JoshRosen commented on code in PR #36885:
URL: https://github.com/apache/spark/pull/36885#discussion_r911493733


##########
core/src/main/scala/org/apache/spark/util/JsonProtocol.scala:
##########
@@ -663,66 +854,69 @@ private[spark] object JsonProtocol {
       case `stageExecutorMetrics` => stageExecutorMetricsFromJson(json)
       case `blockUpdate` => blockUpdateFromJson(json)
       case `resourceProfileAdded` => resourceProfileAddedFromJson(json)
-      case other => mapper.readValue(compact(render(json)), 
Utils.classForName(other))
+      case other => mapper.readValue(json.toString, Utils.classForName(other))

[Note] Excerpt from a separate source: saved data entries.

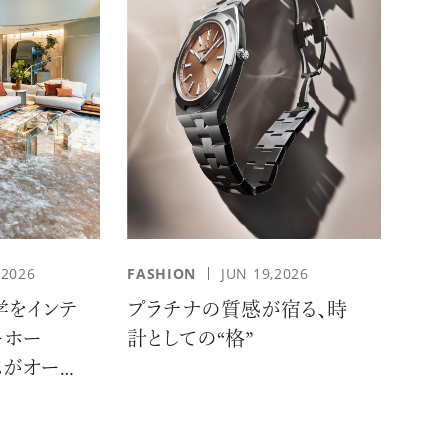
,2026
FASHION
JUN 19,2026
学をインテ
プラチナの質感が宿る、時
ーホー
計としての“格”
ムがオープ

         .asInstanceOf[SparkListenerEvent]
     }
   }
 
-  def stageSubmittedFromJson(json: JValue): SparkListenerStageSubmitted = {
-    val stageInfo = stageInfoFromJson(json \ "Stage Info")
-    val properties = propertiesFromJson(json \ "Properties")

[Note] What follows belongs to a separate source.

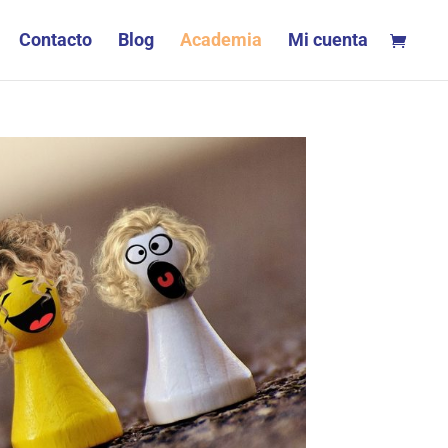
Contacto
Blog
Academia
Mi cuenta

+  def stageSubmittedFromJson(json: JsonNode): SparkListenerStageSubmitted = {
+    val stageInfo = stageInfoFromJson(json.get("Stage Info"))

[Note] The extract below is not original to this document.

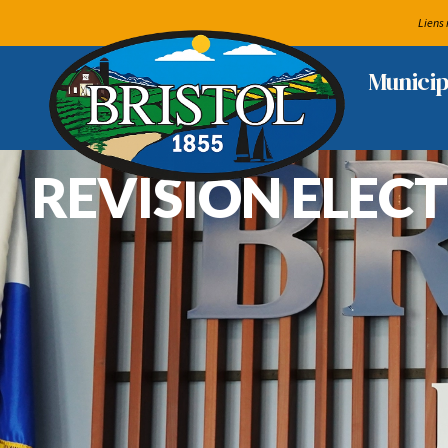
Liens 
Municip
REVISION ELEC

+    val properties = propertiesFromJson(json.get("Properties"))
     SparkListenerStageSubmitted(stageInfo, properties)
   }
 
-  def stageCompletedFromJson(json: JValue): SparkListenerStageCompleted = {
-    val stageInfo = stageInfoFromJson(json \ "Stage Info")
+  def stageCompletedFromJson(json: JsonNode): SparkListenerStageCompleted = {
+    val stageInfo = stageInfoFromJson(json.get("Stage Info"))
     SparkListenerStageCompleted(stageInfo)
   }
 
-  def taskStartFromJson(json: JValue): SparkListenerTaskStart = {
-    val stageId = (json \ "Stage ID").extract[Int]
+  def taskStartFromJson(json: JsonNode): SparkListenerTaskStart = {
+    val stageId = json.get("Stage ID").intValue
     val stageAttemptId =
-      jsonOption(json \ "Stage Attempt ID").map(_.extract[Int]).getOrElse(0)
-    val taskInfo = taskInfoFromJson(json \ "Task Info")
+      jsonOption(json.get("Stage Attempt ID")).map(_.intValue).getOrElse(0)
+    val taskInfo = taskInfoFromJson(json.get("Task Info"))
     SparkListenerTaskStart(stageId, stageAttemptId, taskInfo)
   }
 
-  def taskGettingResultFromJson(json: JValue): SparkListenerTaskGettingResult 
= {
-    val taskInfo = taskInfoFromJson(json \ "Task Info")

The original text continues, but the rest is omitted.